It is this failure of the heart — Forster calls it elsewhere ‘the undeveloped heart’ — which lies at the root, which makes human relations impossible, which stands in the way of the Beloved Republic. The whole drama of A Passage to India is played before an oppressive, inescapable background of brutal sunlight, gathering in strength as the hot season descends. The sun is both a character and a symbol, the symbol of power without beauty and intellect without love, a master from whose dominion there is no escape. In this atmosphere human relationships, even within the closed group of the ruling race, wither and are formalised, while real friendship between Indians and English becomes almost impossible. ‘Even the friendship between Fielding and Aziz, valuable and important as it is, is kept alive only by constant effort and fails in the end of full flowering.
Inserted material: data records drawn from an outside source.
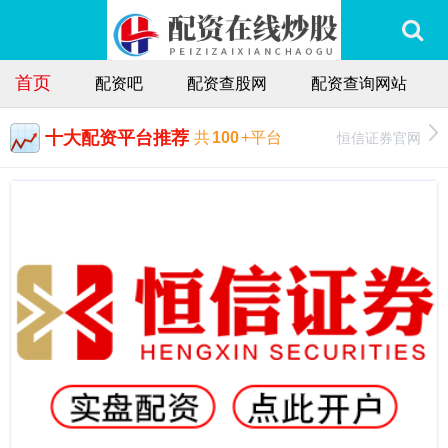
首页
配资吧
配资查股网
配资查询网站
十大配资平台推荐
恒信证券官网
共
100
+平台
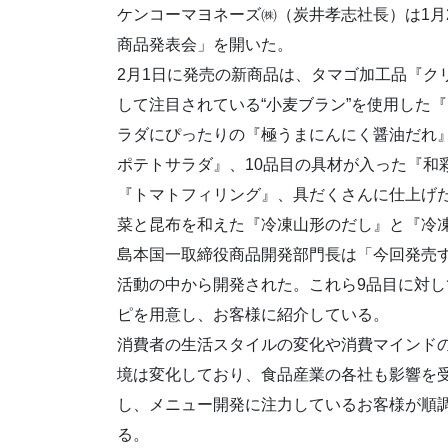
ケンコーマヨネーズ㈱（炭井孝志社長）は1月2
商品発表会」を開いた。
2月1日に発売の新商品は、タマゴ加工品『ク
して注目されている“小麦ブラン”を使用した
ラダにぴったりの『極うまにんにく醤油だれ
ポテトサラダ』、10品目の具材が入った『和
『トマトフィリング』、具だくさんに仕上げ
菜と昆布を和えた『冷凍山形のだし』と『冷
島本国一取締役商品開発部門長は「今回発売
活動の中から開発された。これら9品目に対し
ピを用意し、お客様に紹介している。
消費者の生活スタイルの変化や消費マインド
境は変化しており、食品産業の各社も影響を
し、メニュー開発に注力しているお客様が順
る。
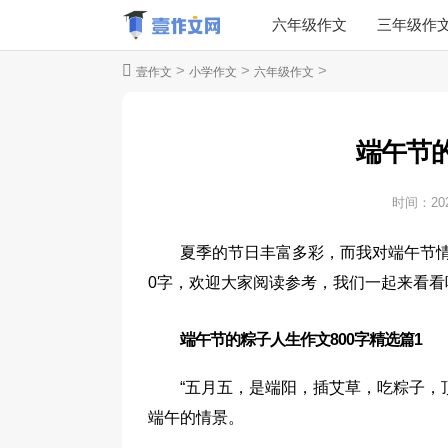
六年级作文
三年级作
>
>
>
壹作文
小学作文
六年级作文
端午节的
时间：
20
夏季的节日丰富多彩，而我对端午节情
0字，欢迎大家阅读参考，我们一起来看看
端午节的粽子人生作文800字精选篇1
“五月五，是端阳，插艾草，吃粽子，
端午的情景。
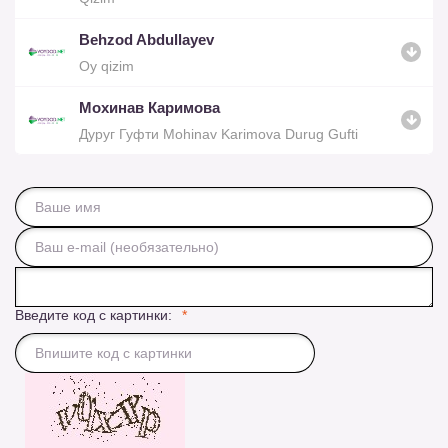
Behzod Abdullayev
Oy qizim
Мохинав Каримова
Дуруг Гуфти Mohinav Karimova Durug Gufti
Введите код с картинки:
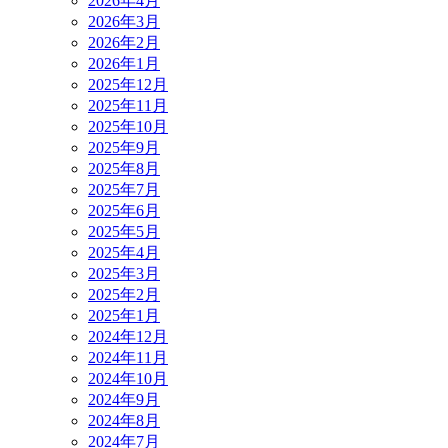
2026年4月
2026年3月
2026年2月
2026年1月
2025年12月
2025年11月
2025年10月
2025年9月
2025年8月
2025年7月
2025年6月
2025年5月
2025年4月
2025年3月
2025年2月
2025年1月
2024年12月
2024年11月
2024年10月
2024年9月
2024年8月
2024年7月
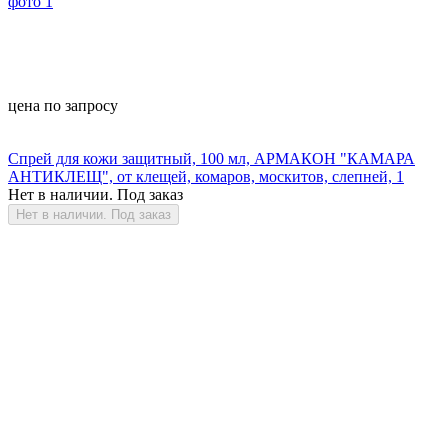
цена по запросу
Спрей для кожи защитный, 100 мл, АРМАКОН "КАМАРА
АНТИКЛЕЩ", от клещей, комаров, москитов, слепней, 1
Нет в наличии. Под заказ
Нет в наличии. Под заказ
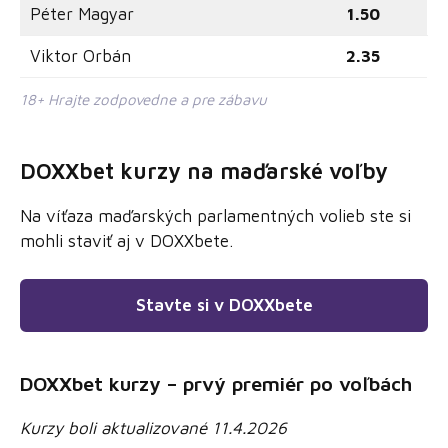
Péter Magyar
1.50
Viktor Orbán
2.35
18+ Hrajte zodpovedne a pre zábavu
DOXXbet kurzy na maďarské voľby
Na víťaza maďarských parlamentných volieb ste si
mohli staviť aj v DOXXbete.
Stavte si v DOXXbete
DOXXbet kurzy – prvý premiér po voľbách
Kurzy boli aktualizované 11.4.2026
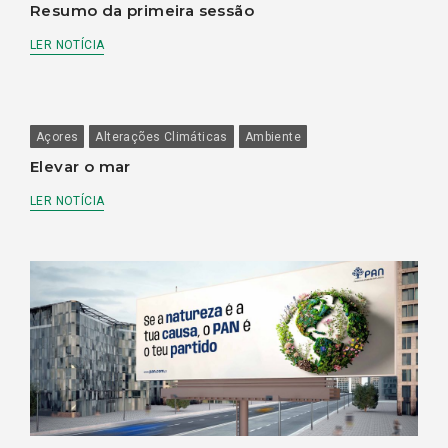
Resumo da primeira sessão
LER NOTÍCIA
Açores
Alterações Climáticas
Ambiente
Elevar o mar
LER NOTÍCIA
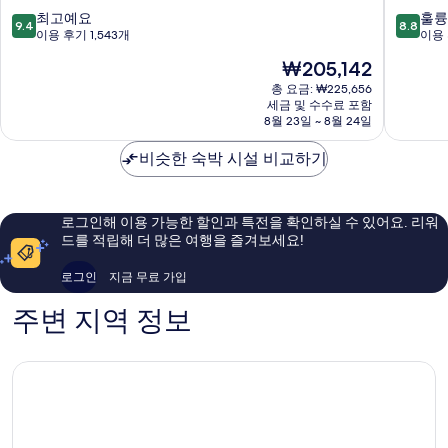
브
익
10
10
최고예요
훌륭
9.4
8.8
리
스
점
점
이용 후기 1,543개
이용 
즈
프
만
만
현
₩205,142
번
레
점
점
재
스
스
중
중
총 요금: ₩225,656
요
프
세금 및 수수료 포함
브
9.4
8.8
금
8월 23일 ~ 8월 24일
링
리
점,
점,
₩205,142
힐
즈
최
훌
비슷한 숙박 시설 비교하기
번
고
륭
센
예
해
트
요,
요,
럴
이
이
로그인해 이용 가능한 할인과 특전을 확인하실 수 있어요. 리워
바
용
용
드를 적립해 더 많은 여행을 즐겨보세요!
이
후
후
IHG
기
기
로그인
지금 무료 가입
스
1,543
1,001
프
개
개
주변 지역 정보
링
힐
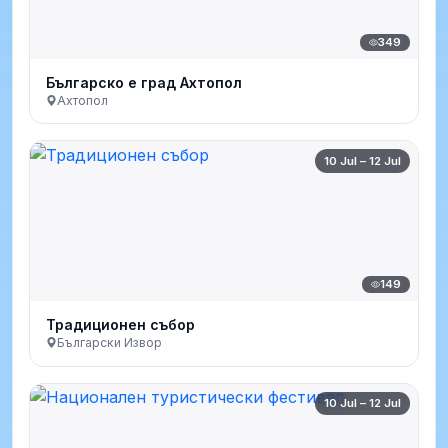
349
Българско е град Ахтопол
Ахтопол
10 Jul – 12 Jul
149
Традиционен събор
Български Извор
10 Jul – 12 Jul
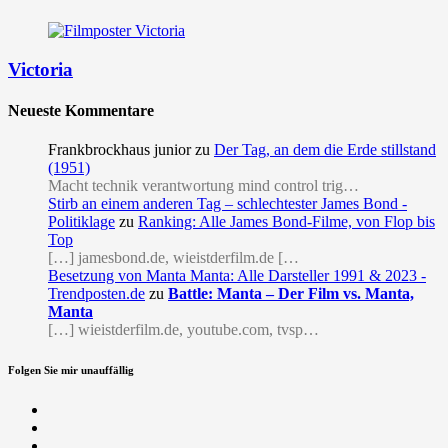
Victoria
Neueste Kommentare
Frankbrockhaus junior
zu
Der Tag, an dem die Erde stillstand
(1951)
Macht technik verantwortung mind control trig…
Stirb an einem anderen Tag – schlechtester James Bond -
Politiklage
zu
Ranking: Alle James Bond-Filme, von Flop bis
Top
[…] jamesbond.de, wieistderfilm.de […
Besetzung von Manta Manta: Alle Darsteller 1991 & 2023 -
Trendposten.de
zu
Battle: Manta – Der Film vs. Manta,
Manta
[…] wieistderfilm.de, youtube.com, tvsp…
Folgen Sie mir unauffällig
Facebook
Twitter
RSS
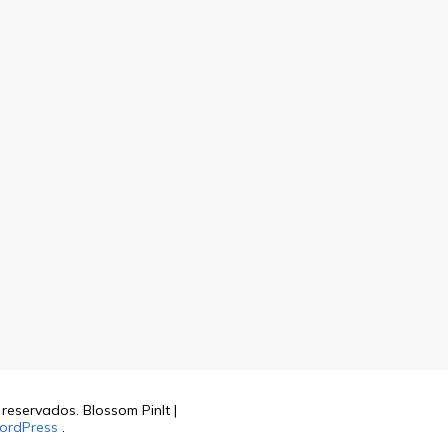
s reservados.
Blossom PinIt |
ordPress
.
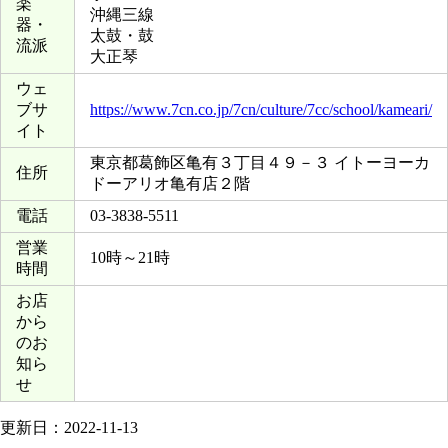
楽
沖縄三線
器・
太鼓・鼓
流派
大正琴
ウェ
ブサ
https://www.7cn.co.jp/7cn/culture/7cc/school/kameari/
イト
東京都葛飾区亀有３丁目４９－３ イトーヨーカ
住所
ドーアリオ亀有店２階
電話
03-3838-5511
営業
10時～21時
時間
お店
から
のお
知ら
せ
更新日：2022-11-13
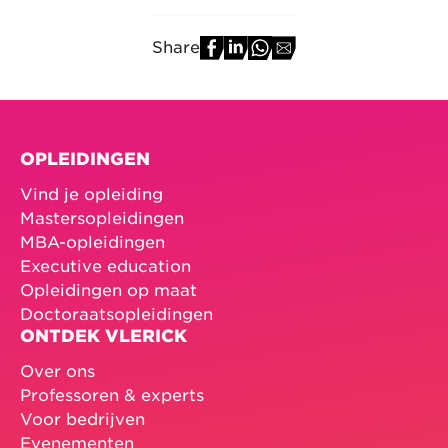
Share
OPLEIDINGEN
Vind je opleiding
Mastersopleidingen
MBA-opleidingen
Executive education
Opleidingen op maat
Doctoraatsopleidingen
ONTDEK VLERICK
Over ons
Professoren & experts
Voor bedrijven
Evenementen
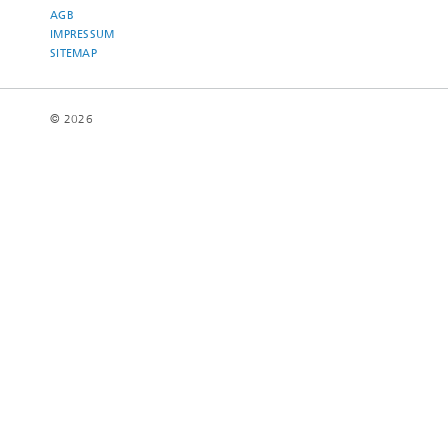
AGB
IMPRESSUM
SITEMAP
© 2026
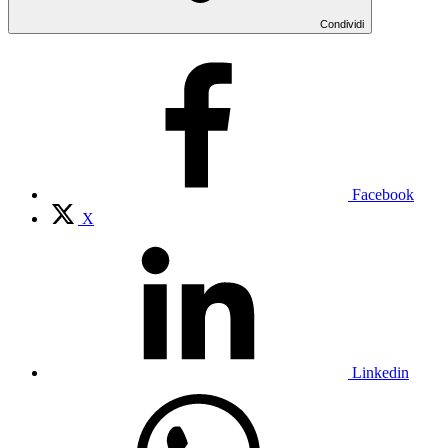
Condividi
Facebook
X
Linkedin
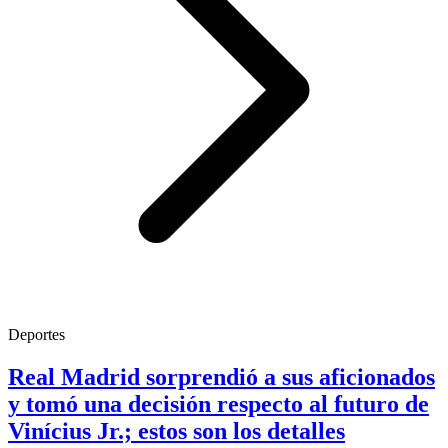
Deportes
Real Madrid sorprendió a sus aficionados
y tomó una decisión respecto al futuro de
Vinícius Jr.; estos son los detalles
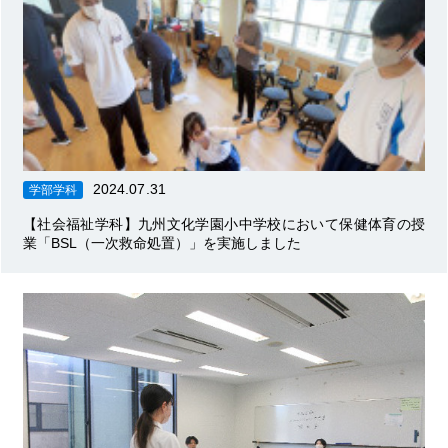
2024.07.31
学部学科
【社会福祉学科】九州文化学園小中学校において保健体育の授
業「BSL（一次救命処置）」を実施しました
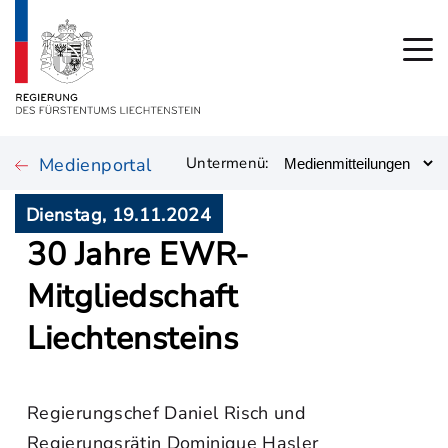
Medienportal
Untermenü:
Dienstag, 19.11.2024
30 Jahre EWR-
Mitgliedschaft
Liechtensteins
Regierungschef Daniel Risch und
Regierungsrätin Dominique Hasler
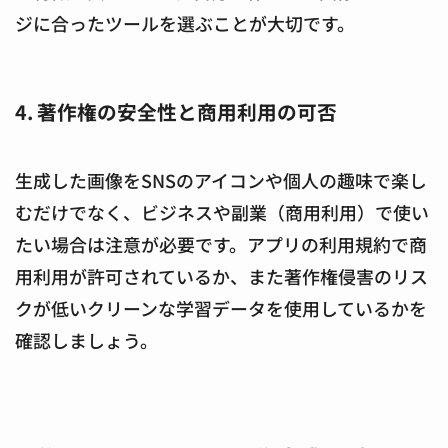
ジに合ったツールを選ぶことが大切です。
4. 著作権の安全性と商用利用の可否
生成した画像をSNSのアイコンや個人の趣味で楽し
むだけでなく、ビジネスや副業（商用利用）で使い
たい場合は注意が必要です。アプリの利用規約で商
用利用が許可されているか、また著作権侵害のリス
クが低いクリーンな学習データを使用しているかを
確認しましょう。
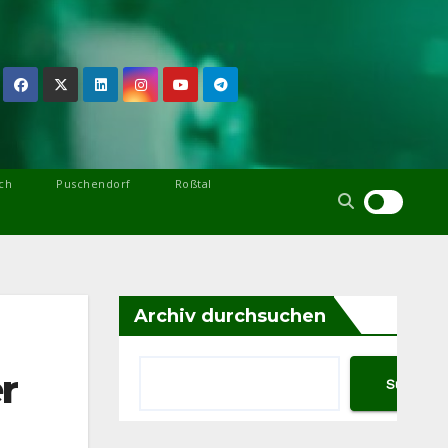
ch
Puschendorf
Roßtal
Archiv durchsuchen
r
Suchen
The complete honesty with which it analyses the psychology of a colonial society, the waste, the frustration and the bitterness which inequality produces upon both sides, is one of the book’s most valuable qualities. For it is not the English alone who are stunted by this false relationship. If, as Acton said, power corrupts, so equally does powerlessness, and the Indian characters are not idealised to afford a cheap and easy contrast with their rulers. On the contrary, they are frequently bitter, suspicious, unstable and lacking in moral force. Their powerlessness has engendered the very qualities which may seem to justify the arrogance and lack of sympathy with which they are treated. Yet they are alive, their mess is a vital mess, while the English community, more efficient perhaps, is condemned by its lack of roots to a sterile rectitude.

This is the aspect upon which Forster dwells most. A Passage to India is not in the ordinary sense a political book, though the questions with which it deals are of course of great political importance. This is perhaps partly because it was written in 1924, when the Indian national movement was still in its early stages, and because the material for it was collected by Forster during his still earlier visits to India in 1910 and 1922, visits which he later described in The Hill of Devi. But even more, perhaps, because Forster does, rightly or wrongly, tend to see the problem rather as a personal than a political one. And when, at the end of the book, the political issue is raised sharply, it is raised in a personal form and we pass out of the tyranny of the sun into the shade of the Beloved Republic.